As a second "just to try" thing, I put a different KBC in the socket, after verifying the pins I had identified matched. I got the same behavior: same messages, same two blinks of the leds, and no working keyboard.

Two blinks is actually interesting. You expect one blink from a typical keyboard on the power-up reset, but the second blink would indicate the keyboard controller sent a reset command to the keybaord (which it is supposed to do during POST). As you said you see nothing on CLK/DATA, I wonder whether you missed that single byte that causes the reset, or the reason for the second blink is entirely different.

Are you aware that there are two kinds of keyboard controllers? There are AT-style keyboard controllers that can interface with one AT-type device (the keyboard), and PS/2-style keyboard controllers, that can interface with two AT-type devices (a keyboard and a PS/2 mouse). Those are not interchangable! Some modern keyboard controllers can detect whether they are installed in an AT-style mainboard or a PS/2-style mainboard, but it might be that your spare KBC is PS/2 only.

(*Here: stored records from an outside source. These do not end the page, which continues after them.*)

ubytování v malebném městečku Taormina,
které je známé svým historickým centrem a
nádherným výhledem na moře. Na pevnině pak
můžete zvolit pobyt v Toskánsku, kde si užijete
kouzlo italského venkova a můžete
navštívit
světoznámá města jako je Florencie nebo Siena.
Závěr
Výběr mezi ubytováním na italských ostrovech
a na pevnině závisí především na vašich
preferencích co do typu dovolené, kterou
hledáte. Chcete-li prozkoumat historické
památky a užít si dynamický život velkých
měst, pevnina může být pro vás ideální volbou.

It's OK you see +5V on the CLK and DATA line, because, as you said, there are 4.7k pull-up resistors. It's not OK that these lines stay high all the time, though. The keyboard controller is supposed to send the RESET command during POST, so you should see activity. Oh, wait! There is another chip in the equation: A driver chip. You traced the keyboard to pins 1 and 39, which are input pins to the keyboard controller. The keyboard controller is too weak to drive the keyboard cable, so it has a "little helper", typically an 7406 hex inverter chip, which is used to send signals to the keyboard. Pin 38 of the 8042 is the data output and Pin 37 is the clock output. On AT-style keyboard controllers, clock is inverted twice, but data is only inverted once using gates in the 7406. If the 7406 is broken or has no power, it will not drive the keyboard lines low.

So check for activity on pins 38 and 37. If there is activity (only for a brief moment during POST), but there is no activity on the keyboard clock/data lines, check the 7406.